MotoGP's 2024 season finale will mark the third successive time that the premier-class title battle is decided in the last round of the campaign.
But like in 2022 and 2023, the championship leader has a significant advantage over their sole adversary - though in this case Pecco Bagnaia is now in the role of the hunter rather than the hunted.
Bagnaia's win in the Malaysian Grand Prix didn't offset his fall in the sprint, and means he trails Jorge Martin by 24 points.
Only 37 points are available in the season finale - moved to Barcelona due to the extreme flooding in Valencia - in two weeks' time.
Bagnaia would win the championship if he finishes level on points with Martin, as grand prix results are the first tiebreaker and Bagnaia has 10 grand prix wins this year to Martin's three.
But it still means Martin only needs 14 points to clinch his first-ever MotoGP title - and he may not even need that many.
HOW MARTIN CAN BE CHAMPION IN BARCELONA SPRINT
A win in the Saturday sprint race at Barcelona will guarantee Martin the 2024 crown by virtue of giving him 12 points and taking at least three away from Bagnaia.
Placing second with Bagnaia third would also be enough for Martin.
But if Martin is anywhere between third and eighth, he would need Bagnaia to finish two places behind him or worse to avoid taking the title fight into the final day.
Martin finishing ninth or lower in the sprint would guarantee it goes on to the Sunday race.
HOW MARTIN CAN BE CHAMPION IN BARCELONA GP RACE
Regardless of what happens in the sprint, a podium finish on Sunday for Martin would guarantee him ending the weekend as champion.
But his target finish for Sunday, assuming he doesn't wrap it up on Saturday, will likely be considerably lower unless his sprint goes really wrong.
In a season dominated by Ducati GP24s, Martin has been on the podium in all but two grands prix he's finished this season. He was fourth at Austin and 15th at Misano after wrongly pitting for wet tyres.
THE PICTURE FOR BARCELONA
MotoGP already visited Barcelona for a 2024 round back in May, and Bagnaia should've taken all 37 points then - but crashed out from the lead while under no real pressure on the final lap of the sprint.
He will likely head into Barcelona as a strong favourite to win - but by such a margin that it is actually likely to his detriment.

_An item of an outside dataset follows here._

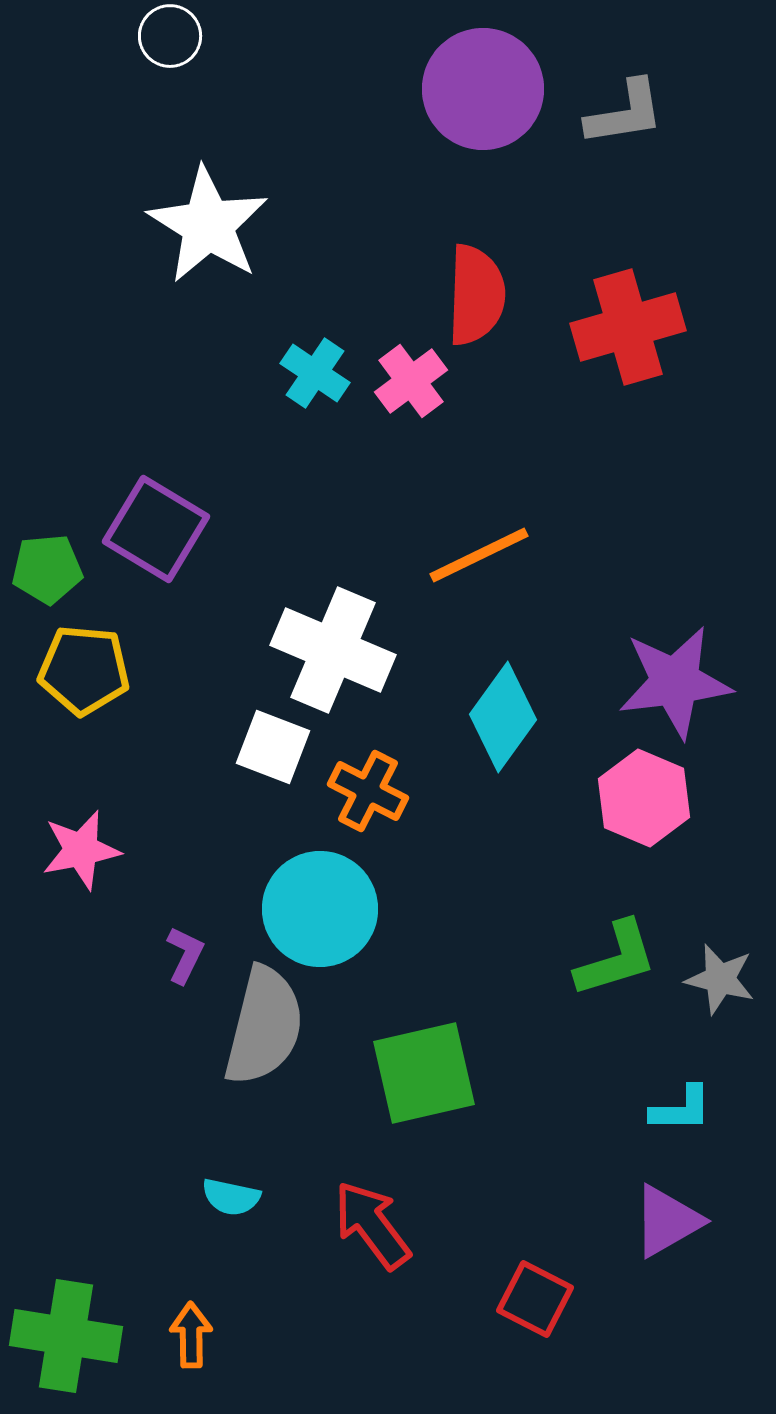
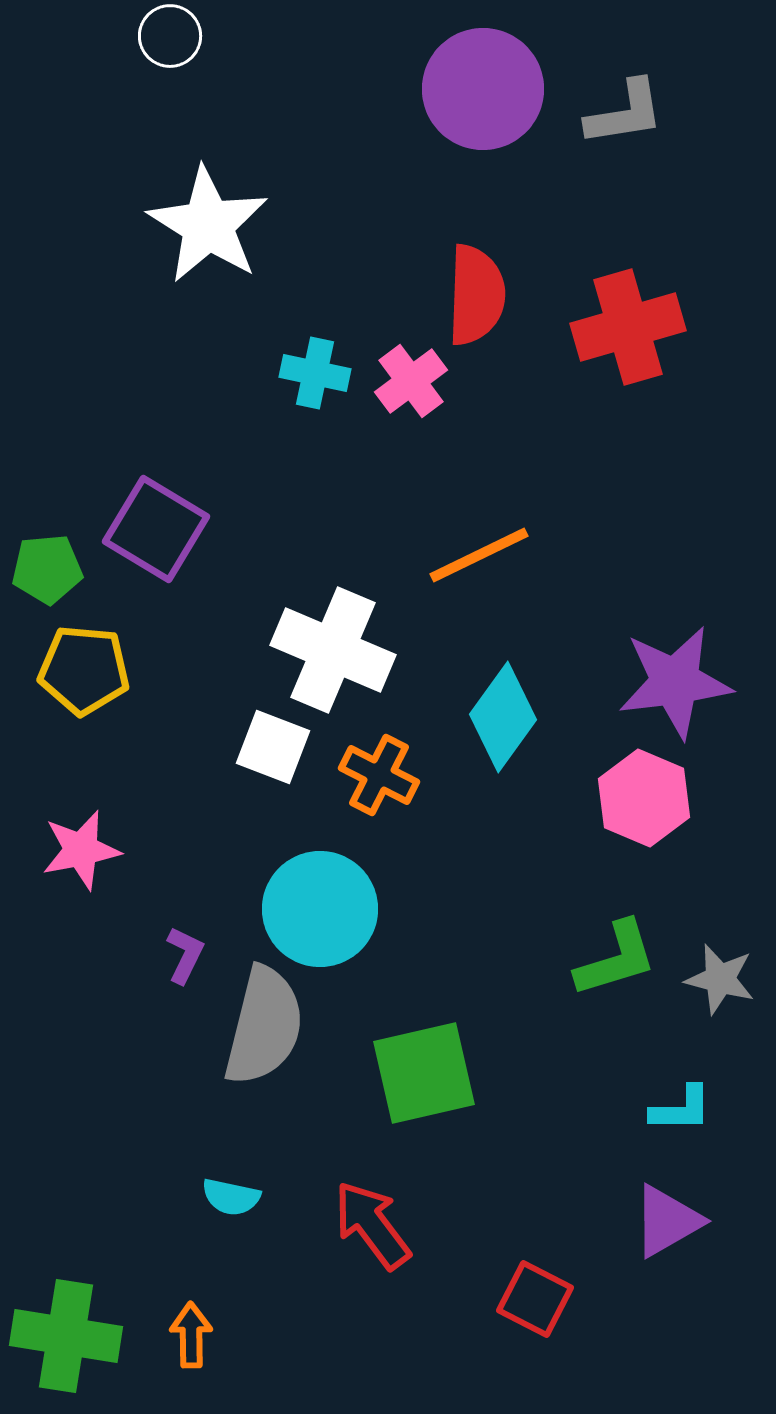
cyan cross: rotated 22 degrees counterclockwise
orange cross: moved 11 px right, 16 px up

Of the non-Ducati bikes that could get involved and perhaps take points off Martin, Aprilia has been traditionally a potent force at Barcelona but is in the middle of a serious late-season slump. KTM, though, did get a strong round in May from Pedro Acosta.
But the two riders that Bagnaia would most expect help from - team-mate Enea Bastianini and future team-mate Marc Marquez - are both hardly Barcelona specialists. Marquez personally considers it among his two worst tracks in MotoGP (with Sepang), while for Bastianini it may well be his worst.
Martin finished this year's Catalan GP 1.7s off winner Bagnaia - and nearly nine seconds ahead of third place.